Il reste un dernier élément crucial pour décrypter le film : le rapport au père. Il s’agit de la chose la plus importante pour le personnage de Ranvijay : il ne laisse rien passer au-dessus de cela. A titre d’exemples, le mot “papa” est répété 196 fois dans le film, qui dure 201 minutes, et l’un des thèmes principaux du film s’appelle Papa Meri Jaan, soit littéralement “Papa mon amour”, ou “Papa ma vie” (de loin le plus agréable thème du film en termes de mélodie par ailleurs, on pourrait presque lui prêter une certaine sensibilité).
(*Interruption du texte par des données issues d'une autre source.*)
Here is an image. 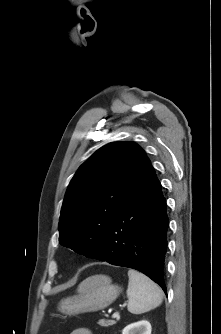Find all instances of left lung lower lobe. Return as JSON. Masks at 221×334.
Returning <instances> with one entry per match:
<instances>
[{"label": "left lung lower lobe", "mask_w": 221, "mask_h": 334, "mask_svg": "<svg viewBox=\"0 0 221 334\" xmlns=\"http://www.w3.org/2000/svg\"><path fill=\"white\" fill-rule=\"evenodd\" d=\"M166 207L161 184L150 166L113 218L98 258L141 271L165 293Z\"/></svg>", "instance_id": "1"}]
</instances>
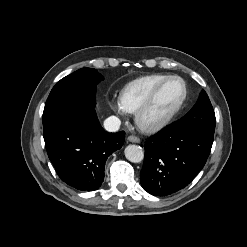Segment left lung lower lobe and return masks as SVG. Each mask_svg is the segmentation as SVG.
<instances>
[{
  "instance_id": "obj_1",
  "label": "left lung lower lobe",
  "mask_w": 247,
  "mask_h": 247,
  "mask_svg": "<svg viewBox=\"0 0 247 247\" xmlns=\"http://www.w3.org/2000/svg\"><path fill=\"white\" fill-rule=\"evenodd\" d=\"M213 137L214 133L180 129L176 122L153 135L145 144L143 189L165 196L184 188L205 165Z\"/></svg>"
}]
</instances>
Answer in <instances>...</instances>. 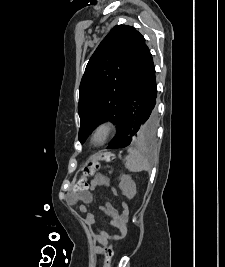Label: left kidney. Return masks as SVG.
<instances>
[{
	"label": "left kidney",
	"mask_w": 225,
	"mask_h": 267,
	"mask_svg": "<svg viewBox=\"0 0 225 267\" xmlns=\"http://www.w3.org/2000/svg\"><path fill=\"white\" fill-rule=\"evenodd\" d=\"M119 187L122 194L128 199H132L136 195V184L129 175L121 176Z\"/></svg>",
	"instance_id": "obj_1"
}]
</instances>
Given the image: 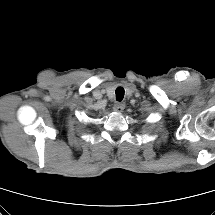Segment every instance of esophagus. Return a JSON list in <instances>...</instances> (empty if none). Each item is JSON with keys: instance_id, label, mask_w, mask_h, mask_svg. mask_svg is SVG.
<instances>
[{"instance_id": "esophagus-1", "label": "esophagus", "mask_w": 215, "mask_h": 215, "mask_svg": "<svg viewBox=\"0 0 215 215\" xmlns=\"http://www.w3.org/2000/svg\"><path fill=\"white\" fill-rule=\"evenodd\" d=\"M124 108H125V104L121 102H116L113 106V110L118 113L122 112Z\"/></svg>"}]
</instances>
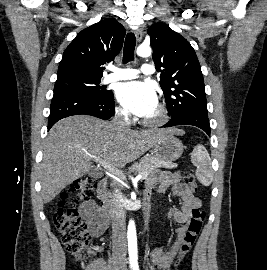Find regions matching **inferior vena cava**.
<instances>
[{"label": "inferior vena cava", "mask_w": 267, "mask_h": 270, "mask_svg": "<svg viewBox=\"0 0 267 270\" xmlns=\"http://www.w3.org/2000/svg\"><path fill=\"white\" fill-rule=\"evenodd\" d=\"M112 124L119 129H129L130 122L127 114L120 112L114 117ZM110 213L113 218V241L117 249L116 260L120 264H125L127 247L124 221L125 210L123 207V195L117 188L110 195Z\"/></svg>", "instance_id": "inferior-vena-cava-1"}]
</instances>
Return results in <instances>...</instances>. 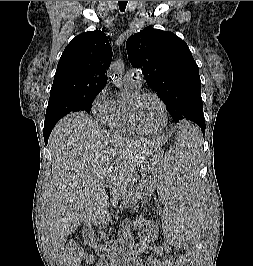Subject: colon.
Listing matches in <instances>:
<instances>
[{"instance_id":"colon-1","label":"colon","mask_w":253,"mask_h":266,"mask_svg":"<svg viewBox=\"0 0 253 266\" xmlns=\"http://www.w3.org/2000/svg\"><path fill=\"white\" fill-rule=\"evenodd\" d=\"M204 244L200 243L199 248H190L178 261V266H197L204 251ZM83 260H88L83 250L75 245L66 246L59 259V266H80Z\"/></svg>"}]
</instances>
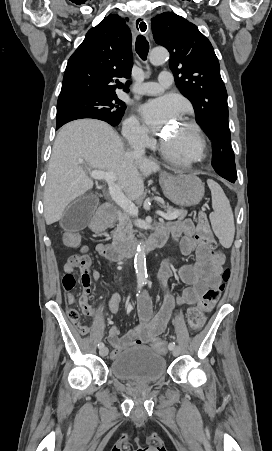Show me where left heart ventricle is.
Here are the masks:
<instances>
[{"mask_svg": "<svg viewBox=\"0 0 272 451\" xmlns=\"http://www.w3.org/2000/svg\"><path fill=\"white\" fill-rule=\"evenodd\" d=\"M169 141L175 148L189 151L192 148V137L190 130L183 124L176 127L173 134L170 136Z\"/></svg>", "mask_w": 272, "mask_h": 451, "instance_id": "1", "label": "left heart ventricle"}]
</instances>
Et ce qui aurait pu être le point d’un départ d’un noeud émotionnel intéressant - le père du héros (joué par Anil Kapoor, très bon comme d’habitude) n’étant que peu présent pour lui au début du film - ne devient finalement qu’un élément accessoire, ce qui ne sert finalement qu’à approuver le comportement intolérable de Ranvijay. Au fil du récit, l’obsession de ce dernier pour l’approbation paternelle va motiver nombre de ses actions, et la distance de son père va créer chez lui un profond besoin de reconnaissance. Il s’agit d’un terrain fertile pour explorer nombre de thèmes intéressants : attentes familiales, manque affectif, quête d’identité… Cependant, le film gâche ce potentiel en réduisant la dynamique père-fils à un simple dispositif narratif justifiant les actions violentes et misogynes de Ranvijay. Lorsqu’il devient père à son tour, malgré son comportement envers sa femme et sa maîtresse, tout lui est pardonné à la fin. Son propre père finit par lui accorder l’approbation qu’il a toujours recherchée, et son fils revient le voir même après que sa mère soit partie. Cette résolution minimise toute responsabilité morale, suggérant que l'approbation paternelle (la seule existant dans l’univers du film, la mère n’étant là que pour être spectatrice) absout de tous les péchés.

 

Le film aurait pu ainsi profiter de l’occasion pour examiner en profondeur le cycle de la masculinité toxique, comment celui-ci se transmet et peut perdurer. Au lieu de remettre en question les schémas destructeurs de son père, Ranvijay les perpétue et les empire, on peut penser à une scène de “débat” (absolument lunaire) entre lui et sa compagne autour du droit ou non de gifler sa femme, écho vraiment nauséabond à Kabir Singh. Cette approche du rapport père-fils reflète les problèmes plus larges du film : en ne tenant pas son protagoniste pour responsable et en allant jusqu’à récompenser ses actions par une réconciliation familiale, le message envoyé est pour le moins troublant sur l’acceptation de comportements toxiques d’une façon plus générale.

 

En conclusion, Animal c’est quoi ? C’est un film dramatique, à plusieurs niveaux. Je suis un amoureux du cinéma indien qui m’a fait pleurer avec Veer-Zaara, m’a bouleversé avec Devdas, m’a secoué avec Vikram… Et quand je me retrouve face à Animal, j’ai peur. J’ai peur parce que j’y vois le reflet d’idéologies qui m’inquiètent, projetées sur un écran et vues par des millions de personnes à travers le monde. Mais ce métrage provoque également en moi une fascination malsaine. Je l’ai vu deux fois, et en le revoyant pour écrire cette chronique, je n’ai pas pu m’empêcher de me dire que le film portrait peut-être en lui sa propre parodie. Il pousse tellement loin l’idée de “mâle alpha”, insiste tellement sur le fait que son personnage est le pinacle de la masculinité qu’il en fait vraiment trop. Et même en décrivant plusieurs scènes du film, il en reste tellement qui sont absurdes par leur non-sens : le demi-orgasme de Ranvijay lorsqu’il étrangle quelqu’un, la scène post-générique du film… Il pousse les curseurs à l’extrême et finit par en frôler la caricature. Peut-être est-ce là l’espoir que j’ai: que le film devienne une satire involontaire de ces idéologies, une œuvre qui, par son excès, finit par se retourner contre elle-même. Mais en attendant d’avoir la réponse à ça, peut-être dans Animal Park, teasé de façon ô combien prometteuse dans la scène post-générique, je ne peux qu’espérer que Animal sera un signal d’alarme, invitant à repenser les modèles que nous valorisons et les idéologies que nous laissons se propager.